11. The information processing apparatus according to claim 2, further comprising
a determination unit that determines whether a store contractor that receives a store fee borne by the store in the transaction from the store is the same as or different from an issuer that provides the payment tool to the customer,
wherein when the store contractor that receives the store fee borne by the store in the transaction from the store is the same as the issuer of the payment tool, the value calculation unit calculates the value based on the store fee and the processing cost.
12. The information processing apparatus according to claim 11, wherein the store fee information is information indicating a percentage of the store fee to the transaction amount.
13. An information processing method performed by a computer, the information processing method comprising:
a transaction information acquisition step of the computer acquiring transaction information from a transmission source of the transaction information, the transaction information including store information that is identification information of a store where a customer makes a transaction, payment tool identification information for identifying a payment tool used by the customer in the transaction, and amount information that is information on a transaction amount in the transaction;
a fee information acquisition step of the computer acquiring issuer fee information that is information for calculating an issuer fee paid to an issuer that provides the payment tool to the customer due to use of the payment tool in the transaction;
a cost information acquisition step of the computer acquiring information indicating a processing cost for the issuer to process the transaction from the issuer;
a fee calculation step of the computer identifying the issuer of the payment tool used in the transaction based on the payment tool identification information included in the transaction information, and calculating the issuer fee based on the issuer fee information of the identified issuer and the transaction information; and
a value calculation step of the computer calculating a value that can be returned to the customer based on the issuer fee calculated in the fee calculation step and the processing cost acquired in the cost information acquisition step.

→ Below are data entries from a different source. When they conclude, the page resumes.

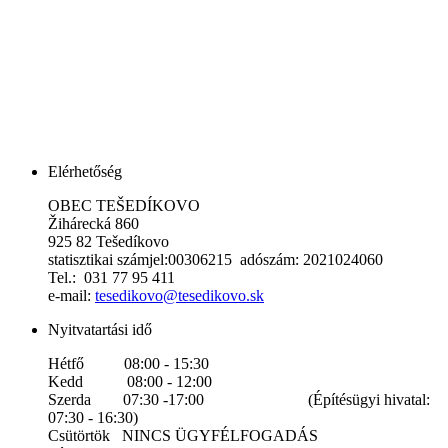
Elérhetőség
OBEC TEŠEDÍKOVO
Žihárecká 860
925 82 Tešedíkovo
statisztikai számjel:00306215 adószám: 2021024060
Tel.: 031 77 95 411
e-mail:
tesedikovo@tesedikovo.sk
Nyitvatartási idő
Hétfő 08:00 - 15:30
Kedd 08:00 - 12:00
Szerda 07:30 -17:00 (Építésügyi hivatal:
07:30 - 16:30)
Csütörtök NINCS ÜGYFÉLFOGADÁS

14. An information processing method performed by a computer, the information processing method comprising:
a transaction information acquisition step of the computer acquiring transaction information from a transmission source of the transaction information, the transaction information including store information that is identification information of a store where a customer makes a transaction, payment tool identification information for identifying a payment tool used by the customer in the transaction, and amount information that is information on a transaction amount in the transaction;
a fee information acquisition step of the computer acquiring store fee information for calculating a store fee borne by the store in the transaction due to use of the payment tool in the transaction;
a cost information acquisition step of the computer acquiring information indicating a processing cost for a provider that provides the payment tool to the store and the customer to process the transaction from the provider,
a fee calculation step of the computer calculating the store fee based on the store fee information acquired in the fee information acquisition step and the transaction information; and
a value calculation step of the computer calculating a value that can be returned to the customer based on the store fee calculated in the fee calculation step and the processing cost acquired in the cost information acquisition step.